_Data for the task_
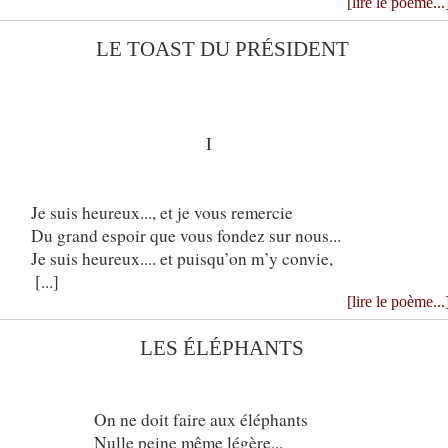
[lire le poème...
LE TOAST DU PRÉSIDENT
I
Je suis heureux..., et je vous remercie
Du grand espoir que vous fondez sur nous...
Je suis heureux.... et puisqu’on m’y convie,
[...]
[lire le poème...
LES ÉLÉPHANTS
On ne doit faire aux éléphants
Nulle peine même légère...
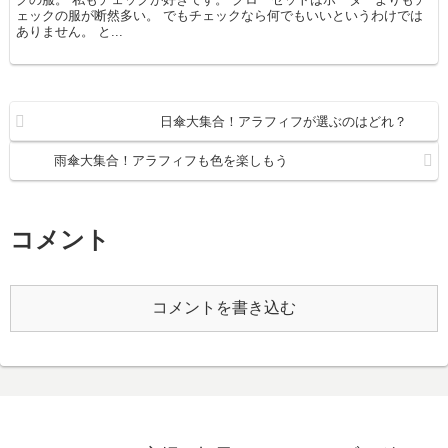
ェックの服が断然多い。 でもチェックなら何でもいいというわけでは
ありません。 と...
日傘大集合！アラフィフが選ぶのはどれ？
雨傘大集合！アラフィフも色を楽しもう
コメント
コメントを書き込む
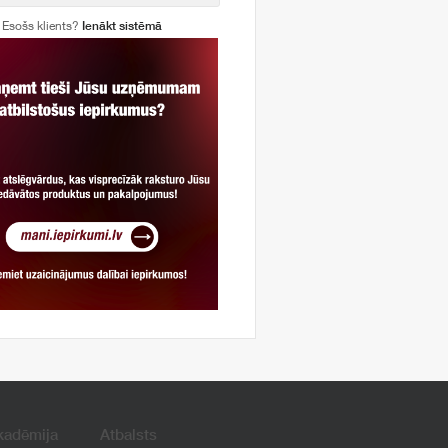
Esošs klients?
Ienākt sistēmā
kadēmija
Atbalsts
...
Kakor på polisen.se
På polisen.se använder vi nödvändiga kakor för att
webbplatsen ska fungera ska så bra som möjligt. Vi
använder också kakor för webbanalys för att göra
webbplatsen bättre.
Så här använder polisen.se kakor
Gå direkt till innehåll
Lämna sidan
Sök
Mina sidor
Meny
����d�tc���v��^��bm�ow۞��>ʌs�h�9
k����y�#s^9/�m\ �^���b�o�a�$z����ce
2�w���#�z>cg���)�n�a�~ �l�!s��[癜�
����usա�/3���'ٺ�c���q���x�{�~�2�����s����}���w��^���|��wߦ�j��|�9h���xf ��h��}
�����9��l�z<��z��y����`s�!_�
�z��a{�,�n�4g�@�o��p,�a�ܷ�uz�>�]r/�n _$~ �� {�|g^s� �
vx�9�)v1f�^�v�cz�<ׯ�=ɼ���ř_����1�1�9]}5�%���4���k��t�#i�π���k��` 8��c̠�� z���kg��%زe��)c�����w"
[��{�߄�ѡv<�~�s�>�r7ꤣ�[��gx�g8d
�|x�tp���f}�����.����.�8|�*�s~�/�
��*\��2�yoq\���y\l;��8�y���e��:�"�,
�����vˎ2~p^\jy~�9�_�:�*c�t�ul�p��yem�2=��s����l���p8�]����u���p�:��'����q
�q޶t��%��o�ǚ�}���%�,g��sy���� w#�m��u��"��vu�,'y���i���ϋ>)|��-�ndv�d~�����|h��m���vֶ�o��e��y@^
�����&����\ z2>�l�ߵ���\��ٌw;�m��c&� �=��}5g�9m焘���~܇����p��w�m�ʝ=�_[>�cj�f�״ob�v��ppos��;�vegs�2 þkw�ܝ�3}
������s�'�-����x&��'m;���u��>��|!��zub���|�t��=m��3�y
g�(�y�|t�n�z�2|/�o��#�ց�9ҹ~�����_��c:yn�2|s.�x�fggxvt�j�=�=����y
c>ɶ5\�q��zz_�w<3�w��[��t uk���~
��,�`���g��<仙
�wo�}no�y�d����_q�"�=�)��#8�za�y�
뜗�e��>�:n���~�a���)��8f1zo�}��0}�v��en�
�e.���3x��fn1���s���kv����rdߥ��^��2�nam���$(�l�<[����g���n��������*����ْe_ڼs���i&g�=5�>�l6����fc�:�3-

_Exercise instructions_
Going through the entries above, report how many lines include the string "webbplatsen". The number alone is the answer.

_Exercise response_
2